Chu Jing se sentó a un lado, observando a Xuyue.
Tenía un rostro clásico de tipo duro con rasgos afilados y cincelados.
Lo que resultaba particularmente llamativo era una cicatriz que atravesaba su ceja derecha.
La cicatriz no estropeaba su apariencia; en cambio, le añadía un toque de salvajismo.
Chu Jing sonrió levemente.
—Tus heridas se están recuperando bien, pero te advierto que si te atreves a enfadarme de nuevo, haré que tus heridas se inflamen.
No iba a tolerar ese comportamiento tan irrazonable ahora.
Especialmente cuando ya le había mostrado más que suficiente respeto.
—Lo creas o no, te prometo que disolveré nuestro vínculo cuando regrese.
Chu Jing continuó.
Esta era su decisión, no un capricho pasajero.
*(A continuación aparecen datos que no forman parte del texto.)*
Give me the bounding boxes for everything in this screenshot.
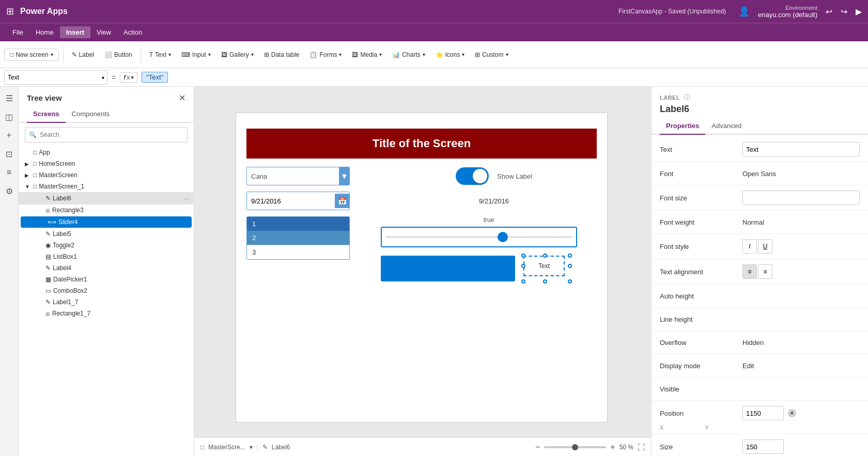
tree-item-label1_7[interactable]: ✎ Label1_7 xyxy=(19,296,194,308)
ribbon-divider-2 xyxy=(141,45,141,64)
ribbon: □ New screen ▾ ✎ Label ⬜ Button T Text ▾… xyxy=(0,41,868,68)
tree-item-datepicker1[interactable]: ▦ DatePicker1 xyxy=(19,274,194,285)
canvas-toggle[interactable] xyxy=(456,167,489,185)
label-button[interactable]: ✎ Label xyxy=(68,49,98,60)
bottom-tab2[interactable]: Label6 xyxy=(272,444,290,451)
data-table-button[interactable]: ⊞ Data table xyxy=(260,49,304,60)
tree-arrow-masterscreen: ▶ xyxy=(25,172,31,178)
tree-item-listbox1[interactable]: ▤ ListBox1 xyxy=(19,251,194,262)
tree-item-masterscreen[interactable]: ▶ □ MasterScreen xyxy=(19,169,194,181)
close-sidebar-button[interactable]: ✕ xyxy=(179,93,185,103)
zoom-minus-button[interactable]: − xyxy=(535,443,540,452)
icons-button[interactable]: ⭐ Icons ▾ xyxy=(431,49,469,60)
prop-row-position: Position ✕ xyxy=(652,403,868,423)
canvas-datepicker[interactable]: 9/21/2016 📅 xyxy=(246,192,350,210)
handle-mr[interactable] xyxy=(568,264,572,268)
canvas-blue-button[interactable] xyxy=(381,256,515,281)
panel-info-icon[interactable]: ⓘ xyxy=(684,93,690,102)
hamburger-icon[interactable]: ☰ xyxy=(2,91,17,105)
menu-item-file[interactable]: File xyxy=(6,26,29,38)
underline-button[interactable]: U xyxy=(758,239,772,254)
list-item-1[interactable]: 1 xyxy=(247,217,349,231)
zoom-slider-thumb[interactable] xyxy=(572,444,578,450)
sidebar-header: Tree view ✕ xyxy=(19,87,194,107)
search-input[interactable] xyxy=(25,127,188,143)
align-left-button[interactable]: ≡ xyxy=(742,264,757,279)
handle-br[interactable] xyxy=(568,279,572,284)
media-button[interactable]: 🖼 Media ▾ xyxy=(348,49,386,60)
size-width-input[interactable] xyxy=(742,439,784,454)
list-item-2[interactable]: 2 xyxy=(247,231,349,245)
tree-item-masterscreen1[interactable]: ▼ □ MasterScreen_1 xyxy=(19,181,194,192)
tab-screens[interactable]: Screens xyxy=(27,107,66,123)
handle-ml[interactable] xyxy=(521,264,525,268)
tree-item-label5[interactable]: ✎ Label5 xyxy=(19,228,194,240)
custom-button[interactable]: ⊞ Custom ▾ xyxy=(471,49,512,60)
text-shape-container: Text xyxy=(523,256,570,281)
tree-item-toggle2[interactable]: ◉ Toggle2 xyxy=(19,240,194,251)
charts-button[interactable]: 📊 Charts ▾ xyxy=(388,49,429,60)
formula-value[interactable]: "Text" xyxy=(142,72,168,83)
handle-bl[interactable] xyxy=(521,279,525,284)
app-grid-icon[interactable]: ⊞ xyxy=(6,6,14,17)
canvas-combobox[interactable]: Cana ▾ xyxy=(246,167,350,185)
property-selector[interactable]: Text xyxy=(4,70,107,85)
canvas-text-shape[interactable]: Text xyxy=(523,256,565,276)
expand-icon[interactable]: ⛶ xyxy=(638,443,645,451)
prop-text-input[interactable] xyxy=(742,142,860,156)
canvas-slider[interactable] xyxy=(381,227,577,247)
zoom-plus-button[interactable]: + xyxy=(610,443,615,452)
tree-item-combobox2[interactable]: ▭ ComboBox2 xyxy=(19,285,194,296)
italic-button[interactable]: I xyxy=(742,239,757,254)
prop-fontsize-input[interactable] xyxy=(742,191,860,205)
tree-item-slider4[interactable]: ⟺ Slider4 xyxy=(21,216,192,228)
bottom-tab1[interactable]: MasterScre... xyxy=(208,444,245,451)
input-button[interactable]: ⌨ Input ▾ xyxy=(177,49,215,60)
slider-thumb[interactable] xyxy=(498,232,508,242)
new-screen-button[interactable]: □ New screen ▾ xyxy=(4,49,59,61)
handle-tl[interactable] xyxy=(521,254,525,258)
tree-item-label4[interactable]: ✎ Label4 xyxy=(19,262,194,274)
tree-item-homescreen[interactable]: ▶ □ HomeScreen xyxy=(19,158,194,169)
profile-icon[interactable]: 👤 xyxy=(738,6,750,17)
settings-icon[interactable]: ⚙ xyxy=(2,184,17,198)
layers-icon[interactable]: ◫ xyxy=(2,109,17,124)
panel-tab-properties[interactable]: Properties xyxy=(660,119,705,135)
menu-item-view[interactable]: View xyxy=(90,26,117,38)
fx-button[interactable]: f x ▾ xyxy=(120,72,137,83)
handle-tr[interactable] xyxy=(568,254,572,258)
divider-4 xyxy=(652,233,868,234)
canvas-listbox[interactable]: 1 2 3 xyxy=(246,216,350,260)
handle-bm[interactable] xyxy=(543,279,547,284)
x-delete-button[interactable]: ✕ xyxy=(788,409,796,417)
menu-item-home[interactable]: Home xyxy=(29,26,60,38)
tree-item-rectangle3[interactable]: ◎ Rectangle3 xyxy=(19,205,194,216)
handle-tm[interactable] xyxy=(543,254,547,258)
undo-icon[interactable]: ↩ xyxy=(826,7,832,17)
canvas[interactable]: Title of the Screen Cana ▾ Show Label xyxy=(236,113,608,422)
variables-icon[interactable]: ≡ xyxy=(2,165,17,180)
prop-row-size: Size xyxy=(652,436,868,456)
play-icon[interactable]: ▶ xyxy=(856,7,862,17)
tree-label-r17: Rectangle1_7 xyxy=(52,310,190,317)
menu-item-action[interactable]: Action xyxy=(117,26,148,38)
prop-row-font: Font Open Sans xyxy=(652,164,868,183)
text-button[interactable]: T Text ▾ xyxy=(145,49,175,60)
zoom-slider[interactable] xyxy=(544,446,606,448)
button-button[interactable]: ⬜ Button xyxy=(100,49,136,60)
position-x-input[interactable] xyxy=(742,406,784,420)
menu-item-insert[interactable]: Insert xyxy=(60,26,90,38)
data-icon[interactable]: ⊡ xyxy=(2,147,17,161)
tab-components[interactable]: Components xyxy=(66,107,116,123)
panel-tab-advanced[interactable]: Advanced xyxy=(705,119,748,135)
tree-item-app[interactable]: □ App xyxy=(19,147,194,158)
align-center-button[interactable]: ≡ xyxy=(758,264,772,279)
label6-more-icon[interactable]: ··· xyxy=(183,194,190,202)
redo-icon[interactable]: ↪ xyxy=(841,7,847,17)
forms-button[interactable]: 📋 Forms ▾ xyxy=(305,49,346,60)
gallery-button[interactable]: 🖼 Gallery ▾ xyxy=(217,49,258,60)
tree-item-label6[interactable]: ✎ Label6 ··· xyxy=(19,192,194,205)
tree-item-rectangle1_7[interactable]: ◎ Rectangle1_7 xyxy=(19,308,194,319)
list-item-3[interactable]: 3 xyxy=(247,245,349,259)
add-icon[interactable]: + xyxy=(2,128,17,143)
—Cuando llegue ese momento, podrás ir a donde quieras.
Nadie te detendrá.
En el momento en que terminó de hablar, la expresión del habitualmente taciturno Xuyue se suavizó ligeramente.
Abrió lentamente los ojos, miró fijamente a Chu Jing y preguntó:
—¿Estás diciendo la verdad?
Al preguntar esto, sus ojos mostraron un atisbo de incredulidad, pero también un destello de esperanza.
—Es cierto —respondió Chu Jing sin vacilar.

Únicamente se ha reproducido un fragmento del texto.